L’Università di Torino apre una raccolta fondi per salvare l’ermellino
TORINO – Dai riflettori delle Olimpiadi invernali al silenzio fragile delle Alpi, dove la sua sopravvivenza è sempre più incerta. L’ermellino, scelto come mascotte di Milano-Cortina 2026, diventa oggi simbolo di una sfida concreta: evitare che questo piccolo mammifero alpino scompaia dal nostro territorio. A lanciare l’allarme – e una risposta operativa – è una nuova campagna di crowdfunding che punta a trasformare la visibilità in azione.
L’iniziativa, dal titolo “Dalla mascotte alla ricerca: studiare l’ermellino per proteggerlo”, è promossa da Ermlin Project, un team di giovani biologi della conservazione formatisi all’Università di Torino. L’obiettivo iniziale è raccogliere 15.000 euro per sostenere le attività di ricerca di base, ma il progetto guarda più lontano: sono previsti traguardi progressivi fino a 150.000 euro, cifra che consentirebbe di finanziare un dottorato interamente dedicato allo studio della specie.
L’obiettivo della ricerca
I fondi serviranno a rafforzare il monitoraggio e la conoscenza scientifica dell’ermellino attraverso una serie di azioni concrete: installazione di fototrappole nelle aree alpine, analisi dei dati raccolti, modellizzazione del rischio climatico, ampliamento delle aree di studio e attività di divulgazione. Un lavoro che coinvolgerà anche enti locali e aree protette, con l’obiettivo di costruire una rete di attenzione attorno a una specie ancora poco conosciuta.
Dietro la campagna c’è un’urgenza reale. Secondo i ricercatori, e sulla base di risultati preliminari in attesa di pubblicazione scientifica, l’ermellino potrebbe scomparire entro il 2100 da quasi il 40% delle Alpi italiane. Uno scenario che lo porterebbe a essere considerato a rischio estinzione nel nostro Paese.
Il cambiamento climatico
Il problema principale è il cambiamento climatico, che sta alterando uno dei meccanismi più sofisticati di sopravvivenza dell’ermellino: il mimetismo stagionale. Tradizionalmente, il suo mantello diventa bianco in inverno per confondersi con la neve. Ma con inverni sempre più brevi e poveri di precipitazioni nevose, quel bianco si trasforma in un pericoloso segnale visibile per i predatori. Il risultato è un aumento della vulnerabilità e una riduzione delle probabilità di sopravvivenza.

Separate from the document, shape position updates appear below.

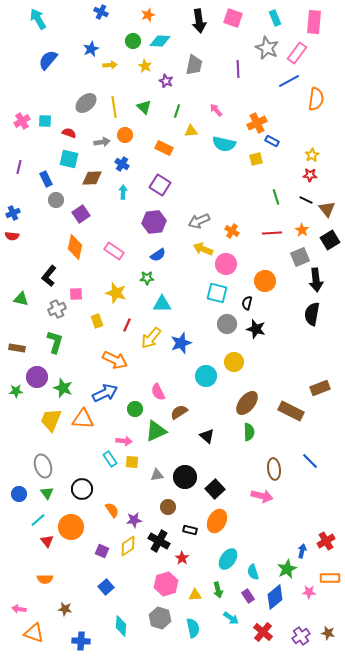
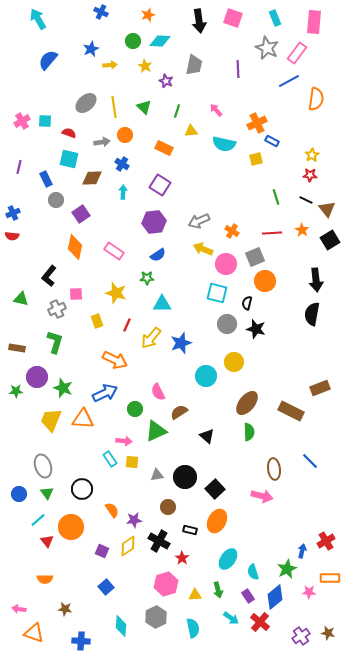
gray square at (300, 257): moved 45 px left
gray hexagon at (160, 618): moved 4 px left, 1 px up; rotated 15 degrees clockwise
red cross at (263, 632): moved 3 px left, 10 px up
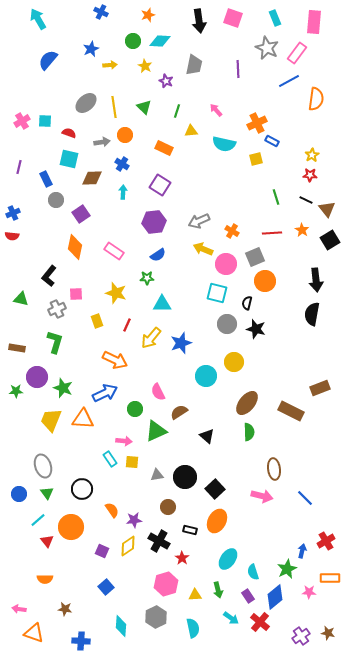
blue line at (310, 461): moved 5 px left, 37 px down
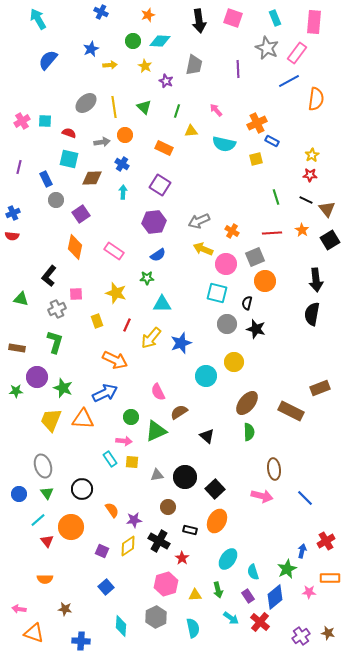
green circle at (135, 409): moved 4 px left, 8 px down
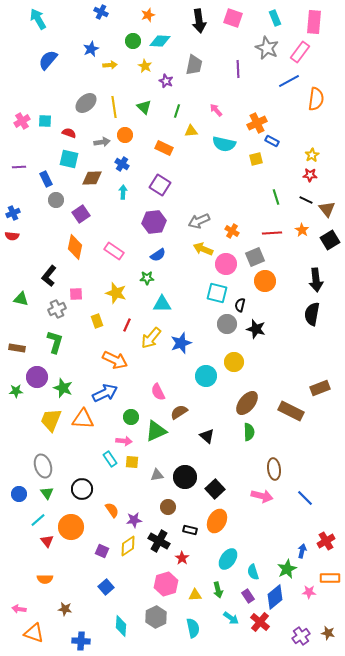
pink rectangle at (297, 53): moved 3 px right, 1 px up
purple line at (19, 167): rotated 72 degrees clockwise
black semicircle at (247, 303): moved 7 px left, 2 px down
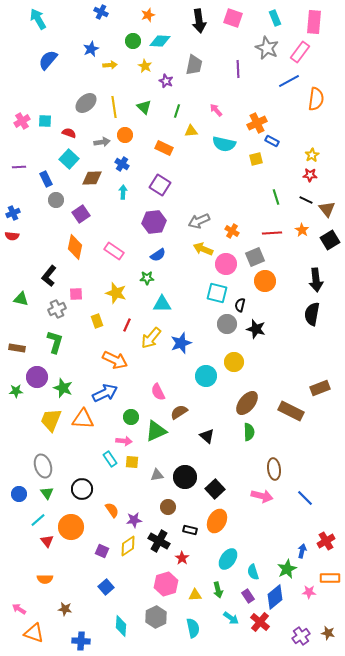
cyan square at (69, 159): rotated 30 degrees clockwise
pink arrow at (19, 609): rotated 24 degrees clockwise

Si tratta di un fenomeno già osservato in diverse specie alpine e considerato tra gli effetti più critici del riscaldamento globale sugli ecosistemi montani. In questo contesto, la scelta dell’ermellino come simbolo olimpico assume un valore che va oltre l’immagine: racconta la bellezza delle montagne, ma anche la loro fragilità.
La campagna punta anche a coinvolgere direttamente il pubblico, grazie a un sistema di ricompense pensate per avvicinare le persone alla ricerca. Tra queste, la possibilità di adottare simbolicamente un ermellino o seguire da vicino le attività di monitoraggio sul campo.
“Sostenere questa campagna significa trasformare un simbolo in un impegno concreto per la biodiversità”, spiegano i promotori. “Non si tratta solo di studiare una specie, ma di capire cosa sta accadendo alle nostre montagne e agire in tempo”.